APRIL 23, 1938
NEW YORK, Friday—I did not have space yesterday to tell you much about my Williamsburg visit. The "Palace" has been very much more completely furnished since I was last there. Only old fabrics are used in the draperies and it creates a much greater illusion of age in the rooms. The gardens have grown up very quickly and are very attractive.
We ended our visit by paying a call on "Old Mary" in the kitchen. The guide asked her if she was eighty and she indignantly claimed to be at least a hundred. Then she told me that Mr. Rockefeller gave her the kitchen and that, though one could not sit down anywhere else, we could sit down there. She invited us to do so while she explained the uses of the various utensils.

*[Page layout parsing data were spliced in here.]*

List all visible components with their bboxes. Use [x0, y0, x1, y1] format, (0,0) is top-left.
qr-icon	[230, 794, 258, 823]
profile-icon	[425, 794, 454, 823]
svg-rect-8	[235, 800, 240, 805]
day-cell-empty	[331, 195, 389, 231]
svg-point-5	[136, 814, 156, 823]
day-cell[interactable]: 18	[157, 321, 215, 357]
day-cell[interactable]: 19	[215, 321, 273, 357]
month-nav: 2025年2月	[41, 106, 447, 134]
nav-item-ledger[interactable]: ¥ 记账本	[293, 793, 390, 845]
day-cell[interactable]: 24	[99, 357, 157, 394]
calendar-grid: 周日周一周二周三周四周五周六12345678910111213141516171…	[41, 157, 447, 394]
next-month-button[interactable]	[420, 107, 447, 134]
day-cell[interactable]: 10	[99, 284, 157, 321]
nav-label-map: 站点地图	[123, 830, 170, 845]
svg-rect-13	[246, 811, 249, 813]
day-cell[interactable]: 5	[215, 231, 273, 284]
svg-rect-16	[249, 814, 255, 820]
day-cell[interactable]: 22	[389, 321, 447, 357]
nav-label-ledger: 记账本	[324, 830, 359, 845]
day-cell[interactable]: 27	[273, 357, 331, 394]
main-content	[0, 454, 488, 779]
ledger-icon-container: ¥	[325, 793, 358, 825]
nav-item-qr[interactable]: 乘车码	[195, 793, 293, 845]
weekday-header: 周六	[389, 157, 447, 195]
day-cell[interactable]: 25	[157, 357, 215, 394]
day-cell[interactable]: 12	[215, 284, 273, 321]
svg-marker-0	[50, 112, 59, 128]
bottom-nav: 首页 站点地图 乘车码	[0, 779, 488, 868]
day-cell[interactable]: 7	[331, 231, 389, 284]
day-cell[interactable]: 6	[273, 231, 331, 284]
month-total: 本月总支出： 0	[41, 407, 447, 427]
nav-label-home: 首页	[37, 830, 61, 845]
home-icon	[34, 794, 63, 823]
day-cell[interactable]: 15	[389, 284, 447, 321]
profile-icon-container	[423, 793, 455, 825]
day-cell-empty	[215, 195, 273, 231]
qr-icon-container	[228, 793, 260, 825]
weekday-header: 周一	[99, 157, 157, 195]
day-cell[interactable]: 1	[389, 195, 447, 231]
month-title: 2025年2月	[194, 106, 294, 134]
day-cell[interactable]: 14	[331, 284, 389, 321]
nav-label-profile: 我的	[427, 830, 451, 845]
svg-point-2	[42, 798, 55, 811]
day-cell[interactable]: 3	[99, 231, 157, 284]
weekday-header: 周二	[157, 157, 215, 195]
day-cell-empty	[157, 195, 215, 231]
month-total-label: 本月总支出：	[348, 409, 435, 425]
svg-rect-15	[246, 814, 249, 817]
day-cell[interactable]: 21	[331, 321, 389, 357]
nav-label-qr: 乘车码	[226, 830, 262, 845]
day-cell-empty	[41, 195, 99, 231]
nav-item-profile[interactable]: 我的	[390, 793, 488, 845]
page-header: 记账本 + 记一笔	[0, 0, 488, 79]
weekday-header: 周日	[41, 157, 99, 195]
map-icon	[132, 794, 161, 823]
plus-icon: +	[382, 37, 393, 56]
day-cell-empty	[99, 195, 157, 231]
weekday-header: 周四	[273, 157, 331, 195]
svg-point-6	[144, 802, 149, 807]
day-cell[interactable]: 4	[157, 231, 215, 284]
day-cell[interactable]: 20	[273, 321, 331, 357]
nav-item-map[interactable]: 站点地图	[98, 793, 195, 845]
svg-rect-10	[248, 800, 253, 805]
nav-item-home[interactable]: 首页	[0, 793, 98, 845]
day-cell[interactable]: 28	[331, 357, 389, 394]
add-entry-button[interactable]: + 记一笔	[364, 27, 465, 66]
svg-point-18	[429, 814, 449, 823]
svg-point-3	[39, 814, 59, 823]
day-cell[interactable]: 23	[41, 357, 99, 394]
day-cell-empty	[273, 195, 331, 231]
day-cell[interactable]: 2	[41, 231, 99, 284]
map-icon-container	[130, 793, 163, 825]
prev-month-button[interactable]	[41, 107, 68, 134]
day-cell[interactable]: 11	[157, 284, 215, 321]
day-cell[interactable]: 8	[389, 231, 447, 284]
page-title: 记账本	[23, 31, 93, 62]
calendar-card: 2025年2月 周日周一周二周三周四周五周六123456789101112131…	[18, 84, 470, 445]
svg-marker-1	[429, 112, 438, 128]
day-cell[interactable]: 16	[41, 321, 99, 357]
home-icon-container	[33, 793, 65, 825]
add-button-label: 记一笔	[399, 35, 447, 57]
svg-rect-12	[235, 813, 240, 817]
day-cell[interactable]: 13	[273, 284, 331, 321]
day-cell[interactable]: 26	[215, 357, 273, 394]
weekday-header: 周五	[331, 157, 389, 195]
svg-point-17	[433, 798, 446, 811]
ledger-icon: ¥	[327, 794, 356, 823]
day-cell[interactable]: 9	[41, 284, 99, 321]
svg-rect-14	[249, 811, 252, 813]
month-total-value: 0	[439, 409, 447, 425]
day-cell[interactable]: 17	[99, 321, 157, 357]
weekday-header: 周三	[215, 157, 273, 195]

When I saw a machine for peeling apples, I decided that we are not so clever in our modern inventions. To be sure, these machines were run by hand-power, but inventors had ideas in those days.
Mr. and Mrs. John D. Rockefeller, Jr., happened to be in Williamsburg. They asked us to dine with them at the Inn and afterwards took us over to see the craft shop. They are having old pieces of furniture, pewter and silver, found in Williamsburg, reproduced and are selling them in the craft shop and other parts of the country. On the second floor of the craft shop, there is on exhibition a most interesting collection of tools which have been donated. They even have a complete set of shoemaker's tools.
We went to bed weary but filled with the beauty of the countryside and with the conviction that here was a marvelous way of learning American history. It lives all about you and I can think of nothing more educational for a youngster studying our Colonial days, than an opportunity to spend a day or two in Williamsburg.
Thursday morning we visited the Capitol, which has little that is modern in it. The jail has been made much more interesting by furnishings in the jailer's quarters, and last but not least, we saw Raleigh Tavern, which to me is the most delightful glimpse into past history. Then we paid Mr. and Mrs. Rockefeller a call in their perfectly charming, secluded and peaceful house, stopped for a glimpse at Carter's Grove and arrived at Hampton late.
Dr. and Mrs. Howe forgave us for being tardy and the ceremonies went forward in celebration of Hampton's 70th anniversary. Into the building of this institution has gone much courage and much vision. I do not think one could be there and look into the young faces and talk to the faculty and the trustees without being moved by the courageous meeting of problems and the hope for a better future.
Mrs. Morgenthau and I flew to New York from Richmond last night. Now I am off on a round of inconsequential errands.